A parameter is a numerical description of a population. Examples include the population mean μ and the population standard deviation σ.
A statistic is a numerical description of a sample. Examples include a sample mean x and the sample standard deviation sx.
Good samples are random samples where any member of the population is equally likely to be selected and any sample of any size n is equally likely to be selected. Consider four samples selected from a population. The samples need not be mutually exclusive as shown, they may include elements of other samples.
The sample means x1, x2, x3, x4, can include a smallest sample mean and a largest sample mean. Choosing a number of bins can generate a histogram for the sample means. The question this chapter answers is whether the shape of the distribution of sample means from a population is any shape or a specific shape.
The shape of the distribution of the sample mean is not any possible shape. The shape of the distribution of the sample mean, at least for good random samples with a sample size larger than 30, is a normal distribution. That is, if you take random samples of 30 or more elements from a population, calculate the sample mean, and then create a relative frequency distribution for the means, the resulting distribution will be normal.
In the following diagram the underlying data is bimodal and is depicted by the columns with thin outlines. Thirty data elements were sampled forty times and forty sample means were calculated. A relative frequency histogram of the sample means is plotted with a heavy black outline. Note that though the underlying distribution is bimodal, the distribution of the forty means is heaped and close to symmetrical. The distribution of the forty sample means is normal.
The center of the distribution of the sample means is, theoretically, the population mean. To put this another simpler way, the average of the sample averages is the population mean. Actually, the average of the sample averages approaches the population mean as the number of sample averages approaches infinity.
The sample mean distribution is a heap shaped, as in the shape of the normal distribution, and centered on the population mean.
If the sample size is 30 or more, then the sample means are NORMALLY distributed even when the underlying data is NOT normally distributed! If the sample size is less than 30, then the distribution of the samples means is normal if and only if the underlying data is normally distributed.
The normal distribution of the sample means (averages) allows us to use our normal distribution probabilities to estimate a range for μ. The mean of the sample means is a point estimate for the population mean μ.
The mean of the sample means can be written as:
In this text the above is sometimes written as μ x
The value of the mean of the sample means μ x is, for a very large number of samples each of which has a very large sample size, the population mean. As a practical matter we use the mean of a single large sample. How large? The sample size must be at least n = 30 in order for the sample mean (a statistic) to be a good estimate for the population mean (a parameter). This requirement is necessary to ensure that the distribution of the sample means will be normal even when the underlying data is not normal. If we are certain the data is normally distributed, then a sample size n of less than 30 is acceptable.
Later in the course we will modify the normal distribution to handle samples of sizes less than 30 for which the distribution of the underlying data is either unknown or not normal. This modification will be called the student's t-distribution. The student's t-distribution is also heap-shaped.

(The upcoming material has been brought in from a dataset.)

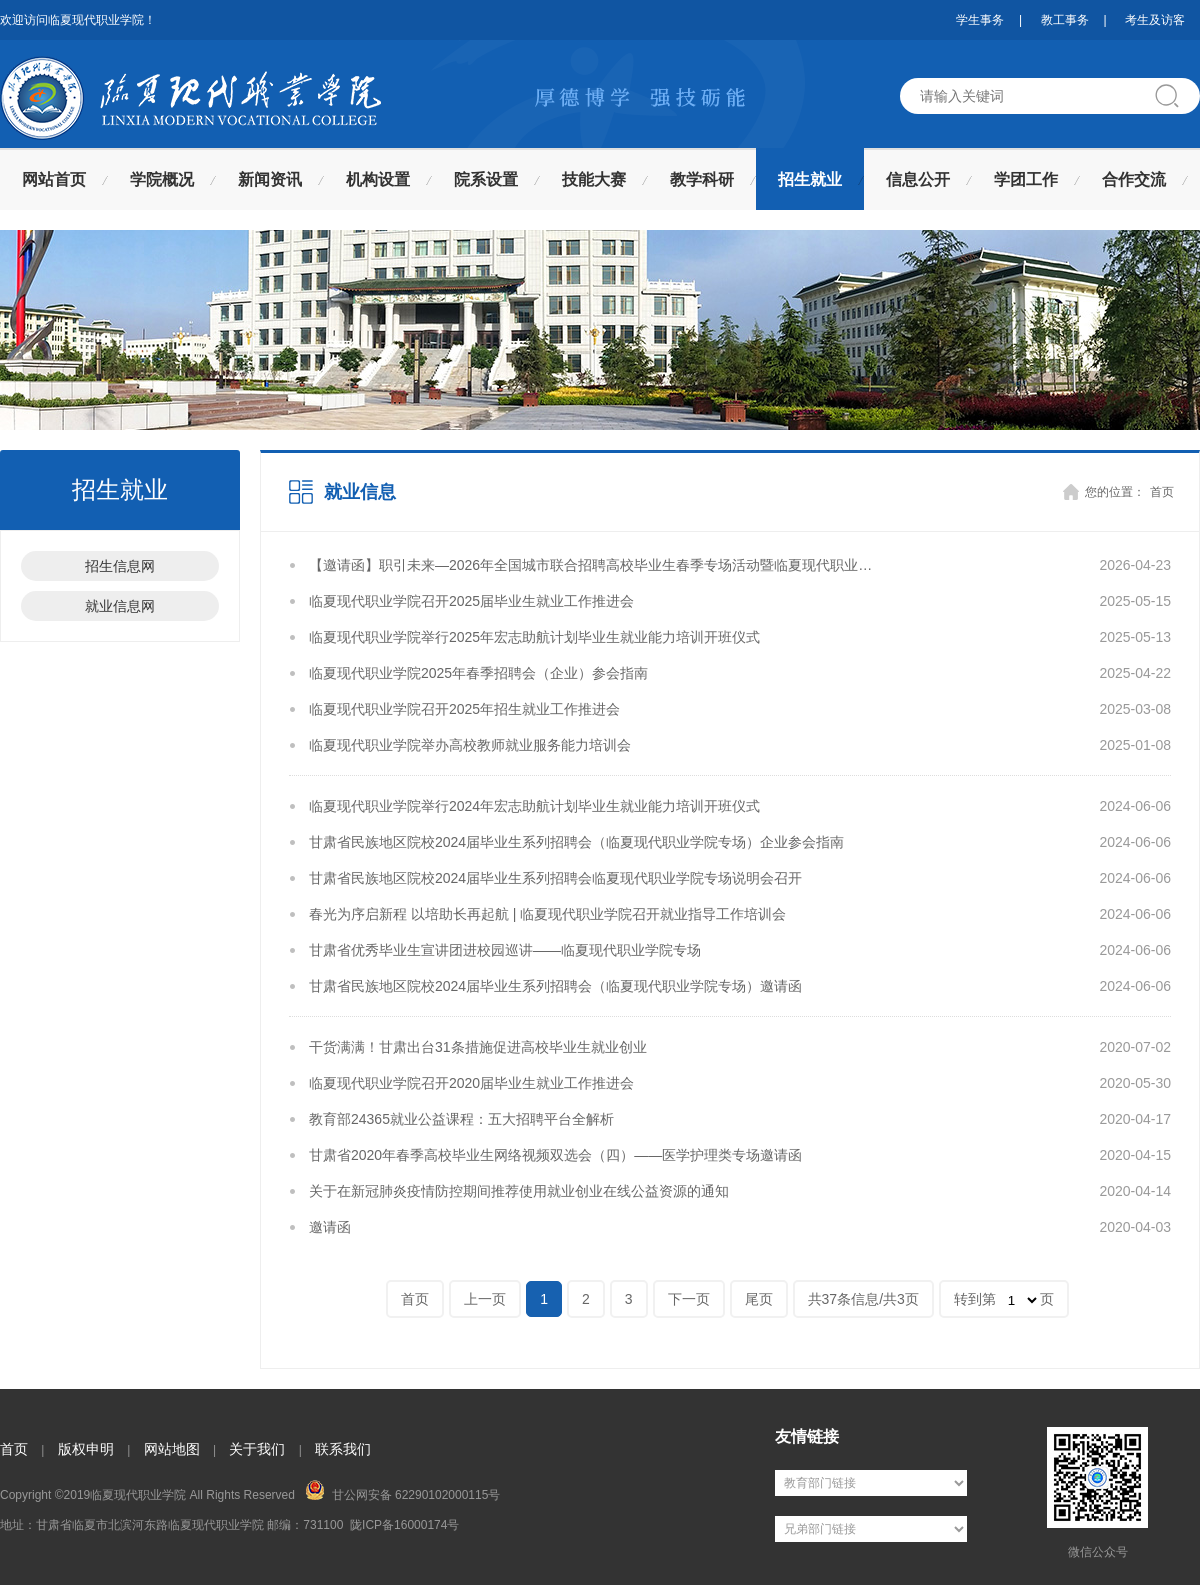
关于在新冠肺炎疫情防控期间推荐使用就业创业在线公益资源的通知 (519, 1191)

The normal distribution, and later the student's t-distribution, will be used to quote a range of possible values for a population mean based on a single sample mean. Knowing that the sample mean comes from a heap-shaped distribution of all possible means, we will center the normal distribution at the sample mean and then use the area under the curve to estimate the probability (confidence) that we have "captured" the population mean in that range.
The Central Limit Theorem is the theory that says "for increasingly large sample sizes n, the sample mean approaches ever closer the population mean."

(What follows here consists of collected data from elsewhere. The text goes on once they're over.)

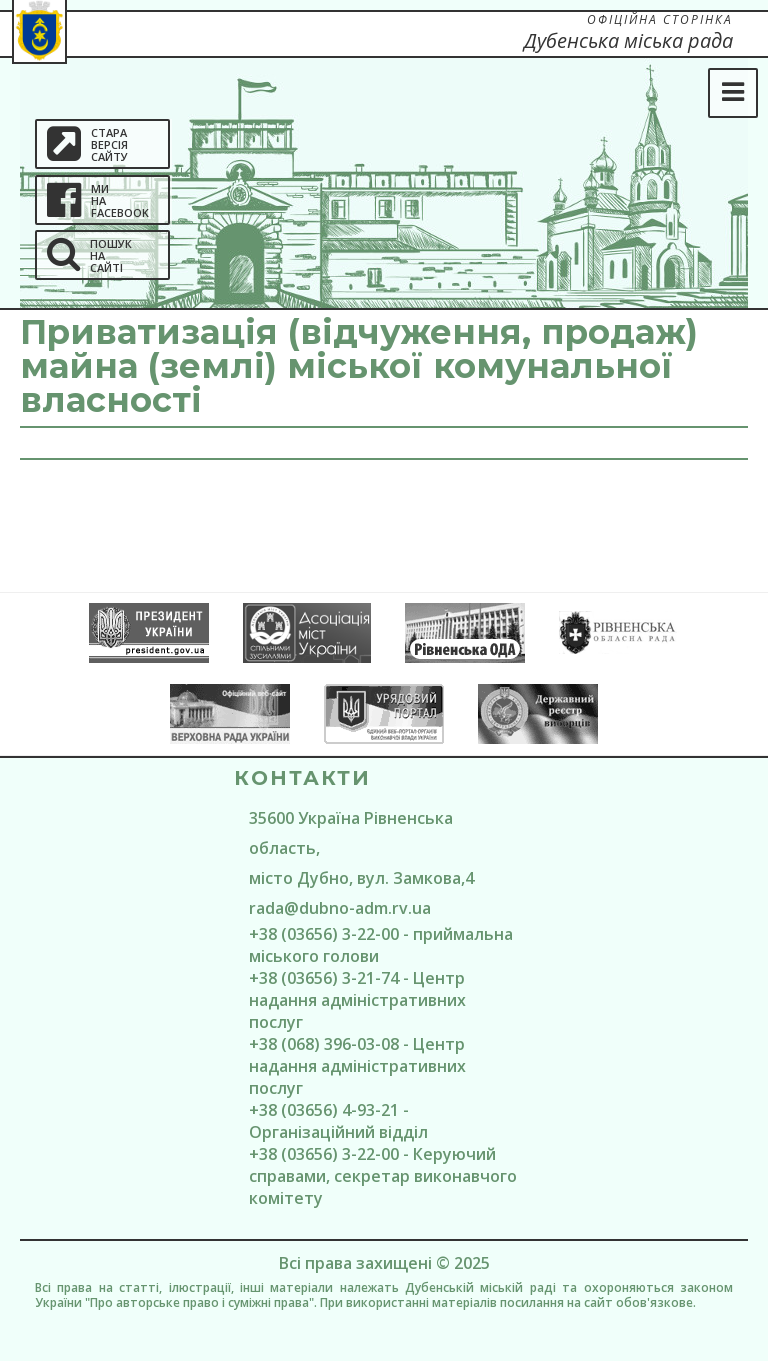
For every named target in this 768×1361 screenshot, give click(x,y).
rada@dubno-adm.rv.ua (340, 908)
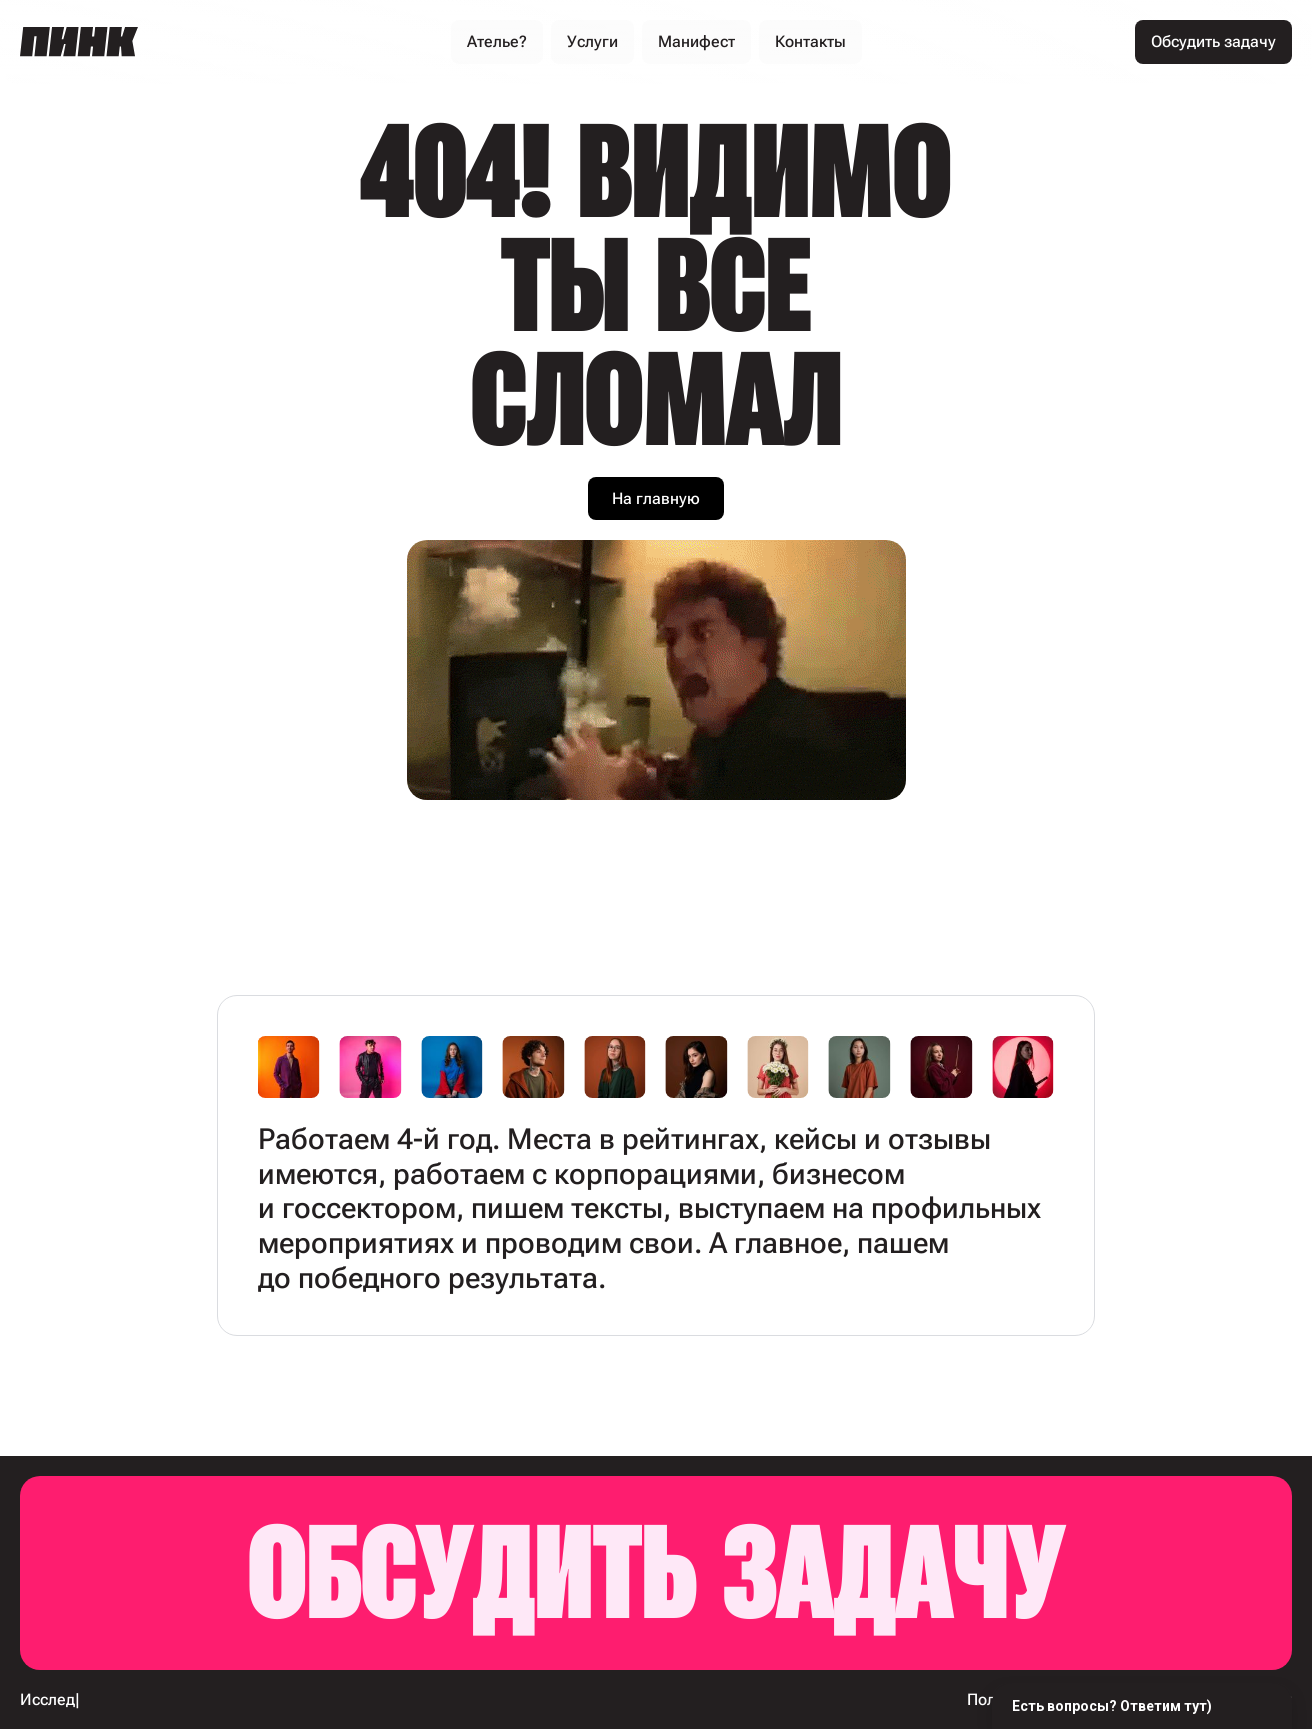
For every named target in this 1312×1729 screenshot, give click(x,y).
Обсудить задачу (656, 1573)
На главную (656, 498)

There is one complication: the sample standard deviation of a single sample is not a good estimate of the standard deviation of the sample means. Note that the distribution of the sample means is NARROWER than the sample in the above example. The shape of the distribution of the sample means is narrower and taller than the shape of the underlying data. In the diagram, the shape of the underlying data is normal, the taller narrower distribution is the distribution of all the sample means for all possible samples.
The standard deviation of a single sample has to be reduced to reflect this. This reduction turns out to be inversely related to the square root of the sample size. This is not proven here in this text.
The standard deviation of the distribution of the sample means is equal to the actual population standard deviation divided by the square root of n.
The standard deviation divided by the square root of the sample size is called the standard error of the mean.
If σ is known, then the above formula can be used and the distribution of the sample mean is normal.
As a practical matter, since we rarely know the population standard deviation σ, we will use the sample standard deviation sx in class to estimate the standard deviation of the sample means. This formula will then appear in various permutations in formulas used to estimate a population mean from a sample mean. When we use the sample standard deviation sx we will use the student's t-distribution. The student's t-distribution looks like a normal distribution. The student's t-distribution, however, is adjusted to be a more accurate predictor of the range for a population mean. Later we will learn to use the student's t-distribution. Until that time we will play a little fast and loose and use sample standard deviations to calculate the standard error of the mean.